= WHAT YOU WILL DO =
Within the records below, find each line with the word "Андалусии" and copy it out.

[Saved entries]

BEGIN

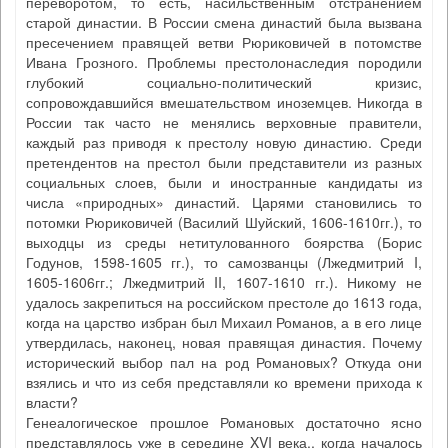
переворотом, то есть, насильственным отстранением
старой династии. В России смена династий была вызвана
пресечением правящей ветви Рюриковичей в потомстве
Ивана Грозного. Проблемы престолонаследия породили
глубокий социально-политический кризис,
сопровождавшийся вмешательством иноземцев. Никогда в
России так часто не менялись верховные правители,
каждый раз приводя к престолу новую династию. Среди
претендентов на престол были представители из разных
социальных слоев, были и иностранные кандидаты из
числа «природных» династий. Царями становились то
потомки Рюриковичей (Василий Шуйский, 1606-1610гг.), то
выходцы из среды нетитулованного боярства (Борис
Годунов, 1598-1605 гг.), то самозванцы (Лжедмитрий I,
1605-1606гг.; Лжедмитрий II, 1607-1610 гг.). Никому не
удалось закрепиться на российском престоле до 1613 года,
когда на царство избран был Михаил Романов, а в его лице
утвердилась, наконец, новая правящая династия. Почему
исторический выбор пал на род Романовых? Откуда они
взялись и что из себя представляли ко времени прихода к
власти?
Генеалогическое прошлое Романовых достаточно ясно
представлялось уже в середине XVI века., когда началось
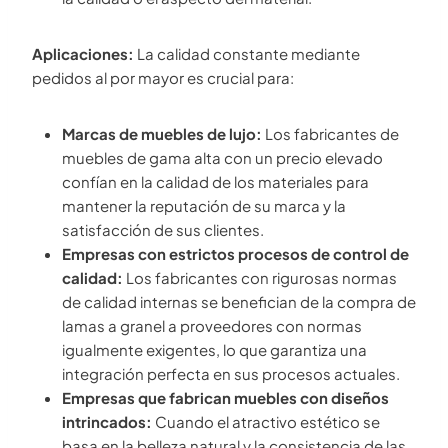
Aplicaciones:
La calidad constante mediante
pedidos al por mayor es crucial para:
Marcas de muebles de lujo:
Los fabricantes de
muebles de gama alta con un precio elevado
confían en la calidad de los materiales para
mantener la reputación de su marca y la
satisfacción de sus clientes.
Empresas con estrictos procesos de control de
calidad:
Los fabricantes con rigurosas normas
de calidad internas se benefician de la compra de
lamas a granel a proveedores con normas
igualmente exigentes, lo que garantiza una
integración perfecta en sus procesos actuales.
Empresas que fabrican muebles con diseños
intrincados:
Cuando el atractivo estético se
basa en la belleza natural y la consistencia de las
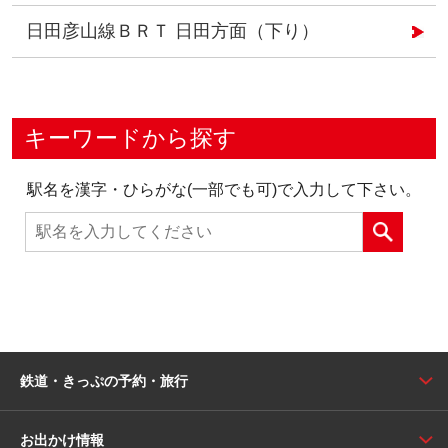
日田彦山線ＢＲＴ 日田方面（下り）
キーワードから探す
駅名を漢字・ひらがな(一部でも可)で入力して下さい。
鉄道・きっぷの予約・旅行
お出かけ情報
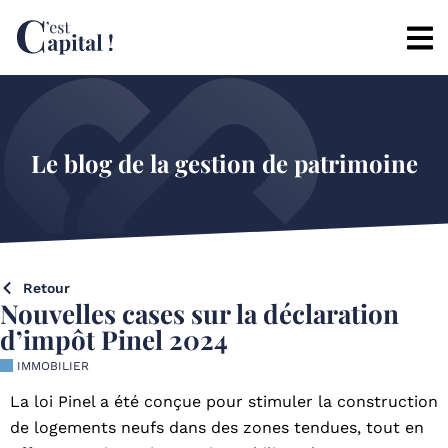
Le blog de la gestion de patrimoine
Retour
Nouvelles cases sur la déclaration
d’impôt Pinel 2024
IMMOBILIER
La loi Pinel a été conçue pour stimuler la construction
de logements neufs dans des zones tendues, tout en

END
BEGIN

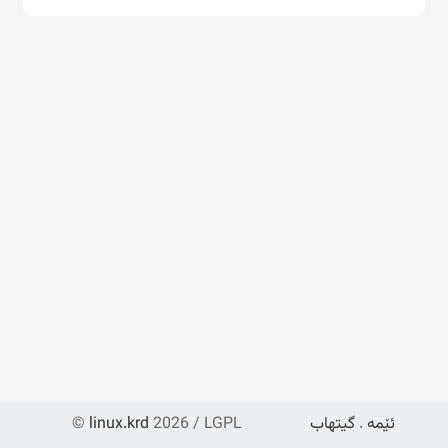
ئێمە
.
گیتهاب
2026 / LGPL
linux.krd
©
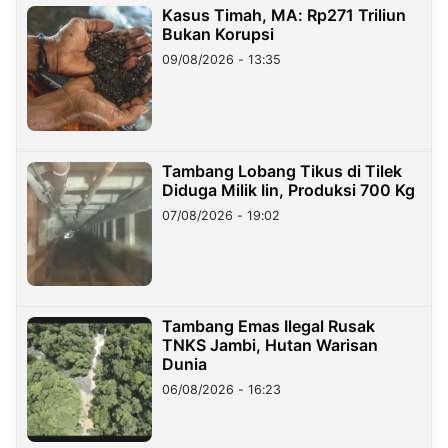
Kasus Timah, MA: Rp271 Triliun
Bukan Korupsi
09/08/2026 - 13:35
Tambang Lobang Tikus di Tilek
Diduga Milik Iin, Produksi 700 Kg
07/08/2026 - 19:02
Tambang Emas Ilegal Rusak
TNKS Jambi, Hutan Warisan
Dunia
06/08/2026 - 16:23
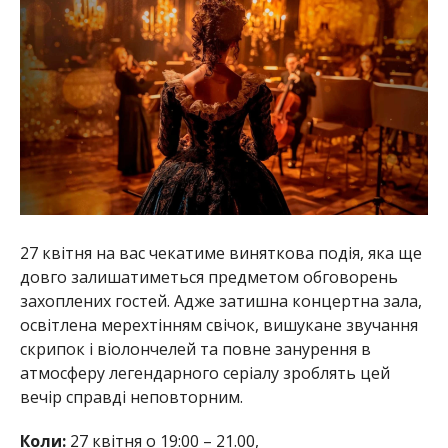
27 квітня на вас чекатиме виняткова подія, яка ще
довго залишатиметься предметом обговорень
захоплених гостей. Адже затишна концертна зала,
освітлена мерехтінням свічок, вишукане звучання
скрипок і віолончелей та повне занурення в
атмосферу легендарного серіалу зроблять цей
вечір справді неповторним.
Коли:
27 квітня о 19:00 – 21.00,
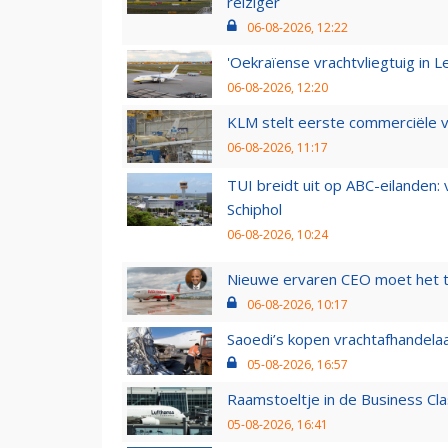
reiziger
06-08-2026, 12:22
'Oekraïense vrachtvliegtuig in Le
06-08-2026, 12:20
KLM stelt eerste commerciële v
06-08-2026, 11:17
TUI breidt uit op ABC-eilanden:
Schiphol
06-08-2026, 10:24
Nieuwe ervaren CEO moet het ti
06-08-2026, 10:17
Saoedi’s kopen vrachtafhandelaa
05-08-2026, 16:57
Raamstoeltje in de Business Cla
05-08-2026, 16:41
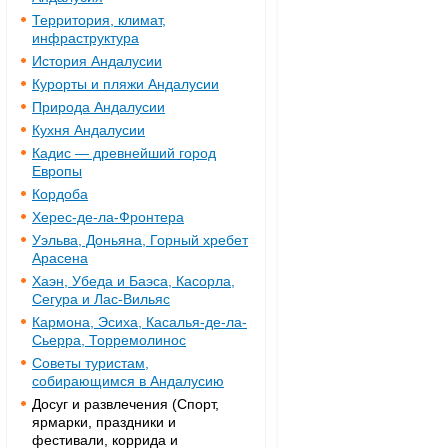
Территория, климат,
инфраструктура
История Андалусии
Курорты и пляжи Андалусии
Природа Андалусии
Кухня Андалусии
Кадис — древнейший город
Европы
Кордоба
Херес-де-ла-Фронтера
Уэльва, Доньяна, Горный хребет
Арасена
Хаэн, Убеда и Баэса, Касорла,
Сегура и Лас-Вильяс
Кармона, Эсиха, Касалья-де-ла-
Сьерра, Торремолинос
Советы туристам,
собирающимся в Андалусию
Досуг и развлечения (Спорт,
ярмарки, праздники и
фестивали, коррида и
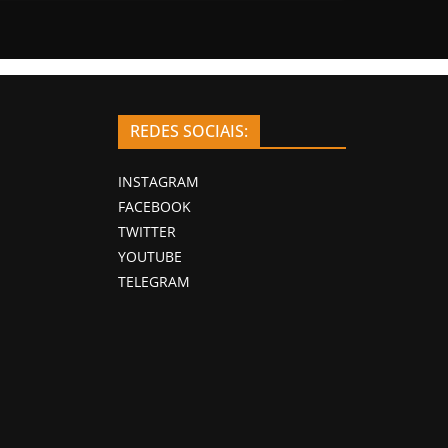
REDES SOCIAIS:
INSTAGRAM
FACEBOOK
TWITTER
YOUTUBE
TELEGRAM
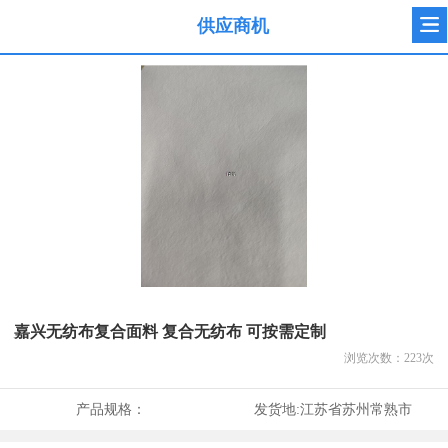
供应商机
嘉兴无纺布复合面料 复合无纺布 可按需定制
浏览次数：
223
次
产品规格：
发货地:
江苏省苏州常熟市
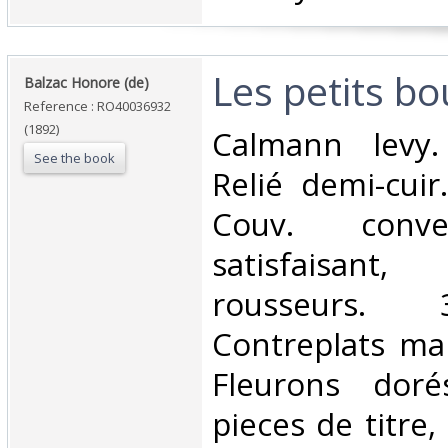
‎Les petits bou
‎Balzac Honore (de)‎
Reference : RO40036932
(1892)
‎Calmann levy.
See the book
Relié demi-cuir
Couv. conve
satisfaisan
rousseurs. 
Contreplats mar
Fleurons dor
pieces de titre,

END
BEGIN

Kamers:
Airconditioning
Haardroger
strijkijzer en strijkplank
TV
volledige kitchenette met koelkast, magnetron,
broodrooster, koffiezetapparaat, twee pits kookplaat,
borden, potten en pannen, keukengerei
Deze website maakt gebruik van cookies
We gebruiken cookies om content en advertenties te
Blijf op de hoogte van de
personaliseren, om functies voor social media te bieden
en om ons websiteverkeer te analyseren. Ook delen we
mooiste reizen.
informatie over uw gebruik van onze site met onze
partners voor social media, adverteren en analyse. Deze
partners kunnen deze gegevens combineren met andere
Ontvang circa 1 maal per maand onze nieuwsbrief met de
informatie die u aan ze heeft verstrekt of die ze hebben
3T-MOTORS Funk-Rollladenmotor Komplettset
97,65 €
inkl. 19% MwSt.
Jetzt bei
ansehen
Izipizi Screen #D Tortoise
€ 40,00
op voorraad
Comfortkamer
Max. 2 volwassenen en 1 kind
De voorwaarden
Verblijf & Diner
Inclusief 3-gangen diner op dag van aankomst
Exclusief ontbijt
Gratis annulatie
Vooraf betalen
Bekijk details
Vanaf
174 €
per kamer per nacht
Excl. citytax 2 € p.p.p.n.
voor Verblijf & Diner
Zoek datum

END

= TASK RESPONSE =
История Андалусии
Курорты и пляжи Андалусии
Природа Андалусии
Кухня Андалусии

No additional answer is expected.